Gen-AI also comes with computer vision

This is the coolest bit of SmartWriter so far: pick a photo and the app describes what it sees — entirely on device, no cloud. On my Galaxy S25 Ultra it’s quick too: typically ~1–3 seconds per image after the first model download.

Full project (with Compose UI): https://github.com/josegbel/smart-writer

What you can build with this

Accessibility / alt‑text: auto‑generate descriptive text for images.
Smart gallery captions: save human‑like captions with photos.
Notes with pictures: drop a photo into a note and get a first‑draft description.
Private visual search: tag/cluster images locally for personal search.
Social posting helpers: suggest captions users can tweak.
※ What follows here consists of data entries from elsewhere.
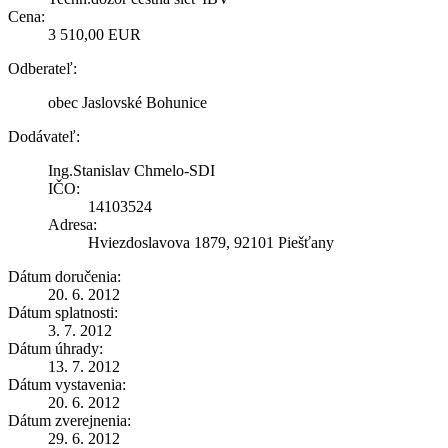
Cena:
3 510,00 EUR
Odberateľ:
obec Jaslovské Bohunice
Dodávateľ:
Ing.Stanislav Chmelo-SDI
IČO:
14103524
Adresa:
Hviezdoslavova 1879, 92101 Piešťany
Dátum doručenia:
20. 6. 2012
Dátum splatnosti:
3. 7. 2012
Dátum úhrady:
13. 7. 2012
Dátum vystavenia:
20. 6. 2012
Dátum zverejnenia:
29. 6. 2012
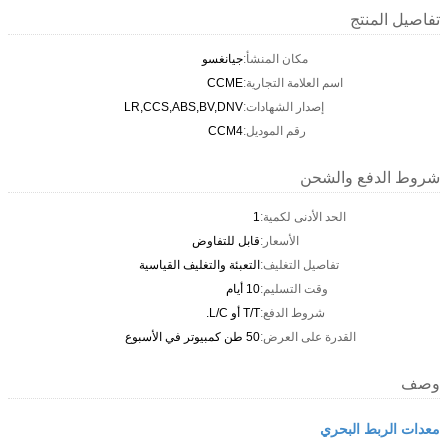
تفاصيل المنتج
مكان المنشأ:
جيانغسو
اسم العلامة التجارية:
CCME
إصدار الشهادات:
LR,CCS,ABS,BV,DNV
رقم الموديل:
CCM4
شروط الدفع والشحن
الحد الأدنى لكمية:
1
الأسعار:
قابل للتفاوض
تفاصيل التغليف:
التعبئة والتغليف القياسية
وقت التسليم:
10 أيام
شروط الدفع:
T/T أو L/C.
القدرة على العرض:
50 طن كمبيوتر في الأسبوع
وصف
معدات الربط البحري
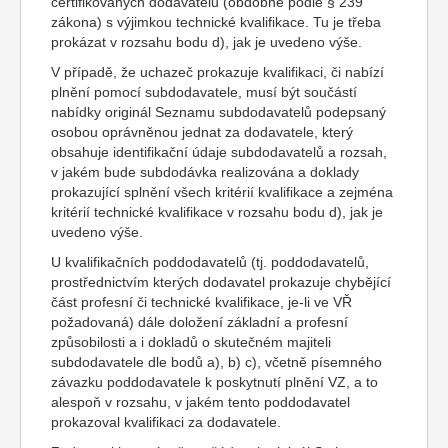
certifikovaných dodavatelů (obdobně podle § 239
zákona) s výjimkou technické kvalifikace. Tu je třeba
prokázat v rozsahu bodu d), jak je uvedeno výše.
V případě, že uchazeč prokazuje kvalifikaci, či nabízí
plnění pomocí subdodavatele, musí být součástí
nabídky originál Seznamu subdodavatelů podepsaný
osobou oprávněnou jednat za dodavatele, který
obsahuje identifikační údaje subdodavatelů a rozsah,
v jakém bude subdodávka realizována a doklady
prokazující splnění všech kritérií kvalifikace a zejména
kritérií technické kvalifikace v rozsahu bodu d), jak je
uvedeno výše.
U kvalifikačních poddodavatelů (tj. poddodavatelů,
prostřednictvím kterých dodavatel prokazuje chybějící
část profesní či technické kvalifikace, je-li ve VŘ
požadovaná) dále doložení základní a profesní
způsobilosti a i dokladů o skutečném majiteli
subdodavatele dle bodů a), b) c), včetně písemného
závazku poddodavatele k poskytnutí plnění VZ, a to
alespoň v rozsahu, v jakém tento poddodavatel
prokazoval kvalifikaci za dodavatele.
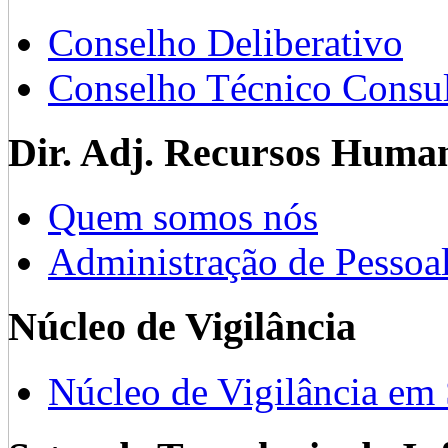
Conselho Deliberativo
Conselho Técnico Consul
Dir. Adj. Recursos Huma
Quem somos nós
Administração de Pessoa
Núcleo de Vigilância
Núcleo de Vigilância em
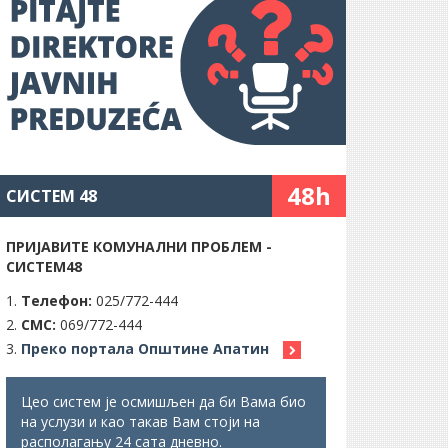
48h
СИСТЕМ 48
ПРИЈАВИТЕ КОМУНАЛНИ ПРОБЛЕМ -
СИСТЕМ48
Телефон:
025/772-444
СМС:
069/772-444
Преко портала Општине Апатин
Цео систем је осмишљен да би Вама био
на услузи и као такав Вам стоји на
располагању 24 сата дневно.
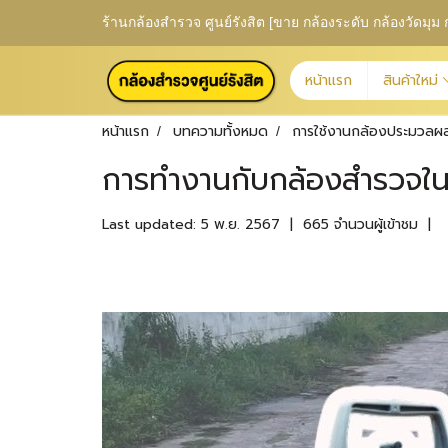
ร้านกล้องสำรวจ ศูนย์รังสิต [ขาย กล้องระดับ กล้องวัดม
หน้าแรก
สินค้าใหม่
หน้าแรก
บทความทั้งหมด
การใช้งานกล้องประมวลผ
การทำงานกับกล้องสำรวจในพื้
Last updated: 5 พ.ย. 2567
|
665 จำนวนผู้เข้าชม
|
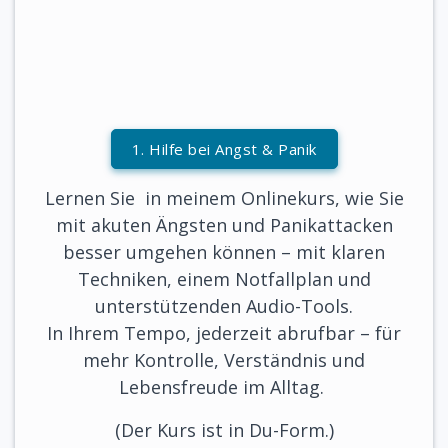
1. Hilfe bei Angst & Panik
Lernen Sie in meinem Onlinekurs, wie Sie
mit akuten Ängsten und Panikattacken
besser umgehen können – mit klaren
Techniken, einem Notfallplan und
unterstützenden Audio-Tools.
In Ihrem Tempo, jederzeit abrufbar – für
mehr Kontrolle, Verständnis und
Lebensfreude im Alltag.
(Der Kurs ist in Du-Form.)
All of this runs locally, so it’s private, fast, and works offline once the model is installed.

Setup

Add the dependency to your Version Catalog:

mlkit-genai-image-description = "com.google.mlkit:genai-image-description:1.0.0-beta1"

Then reference it from your module:

dependencies {
implementation(libs.mlkit.genai.image.description)
}

You’ll need a supported device (e.g., Galaxy S25 Ultra, Pixel 9+, …). Emulators don’t run these GenAI models.

ViewModel — how it works

Below are the important pieces of my ImageDescViewModel and what each one does. (This is the exact implementation used in the app; I’m just showing the key sections here. The full source is in the repo.)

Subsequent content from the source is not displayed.